Please copy every line of the data in which the string "Peter" appears.
::::
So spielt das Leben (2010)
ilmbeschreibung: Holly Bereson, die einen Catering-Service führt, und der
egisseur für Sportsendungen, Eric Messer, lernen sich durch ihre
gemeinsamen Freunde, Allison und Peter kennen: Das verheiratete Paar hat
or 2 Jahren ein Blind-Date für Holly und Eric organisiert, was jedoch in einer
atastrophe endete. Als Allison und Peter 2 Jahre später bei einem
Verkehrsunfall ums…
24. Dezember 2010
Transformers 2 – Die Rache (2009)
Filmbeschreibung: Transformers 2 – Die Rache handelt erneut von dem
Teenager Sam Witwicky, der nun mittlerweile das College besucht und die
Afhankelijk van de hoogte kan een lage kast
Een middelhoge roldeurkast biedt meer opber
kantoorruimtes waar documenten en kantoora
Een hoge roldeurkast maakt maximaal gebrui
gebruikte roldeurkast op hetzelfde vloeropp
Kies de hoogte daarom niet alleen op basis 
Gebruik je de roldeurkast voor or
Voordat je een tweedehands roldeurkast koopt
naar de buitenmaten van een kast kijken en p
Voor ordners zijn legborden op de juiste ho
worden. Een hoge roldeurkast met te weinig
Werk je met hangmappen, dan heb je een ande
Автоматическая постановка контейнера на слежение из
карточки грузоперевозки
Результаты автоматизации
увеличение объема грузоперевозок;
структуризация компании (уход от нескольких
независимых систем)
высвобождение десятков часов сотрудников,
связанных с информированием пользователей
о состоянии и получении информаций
::::
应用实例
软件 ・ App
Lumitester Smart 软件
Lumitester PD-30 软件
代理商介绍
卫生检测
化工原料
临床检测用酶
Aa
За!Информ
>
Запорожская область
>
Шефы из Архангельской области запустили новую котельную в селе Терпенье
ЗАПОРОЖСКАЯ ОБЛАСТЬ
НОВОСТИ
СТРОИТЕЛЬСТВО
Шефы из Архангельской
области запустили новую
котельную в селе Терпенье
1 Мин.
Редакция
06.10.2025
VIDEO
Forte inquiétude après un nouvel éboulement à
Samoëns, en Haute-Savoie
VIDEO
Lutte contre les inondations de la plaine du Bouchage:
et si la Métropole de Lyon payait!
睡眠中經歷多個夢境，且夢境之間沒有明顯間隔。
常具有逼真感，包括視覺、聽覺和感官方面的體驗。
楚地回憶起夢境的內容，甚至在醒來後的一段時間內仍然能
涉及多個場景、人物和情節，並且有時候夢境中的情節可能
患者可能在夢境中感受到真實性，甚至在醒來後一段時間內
::::
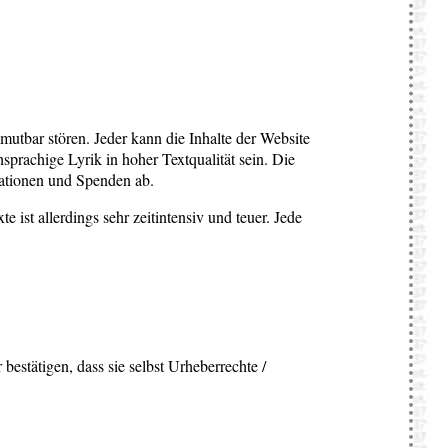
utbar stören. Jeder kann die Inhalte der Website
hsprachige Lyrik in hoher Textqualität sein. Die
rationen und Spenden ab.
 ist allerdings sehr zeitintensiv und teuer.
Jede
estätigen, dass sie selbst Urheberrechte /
::::
◆ RESPONSE BELOW ◆
gemeinsamen Freunde, Allison und Peter kennen: Das verheiratete Paar hat
atastrophe endete. Als Allison und Peter 2 Jahre später bei einem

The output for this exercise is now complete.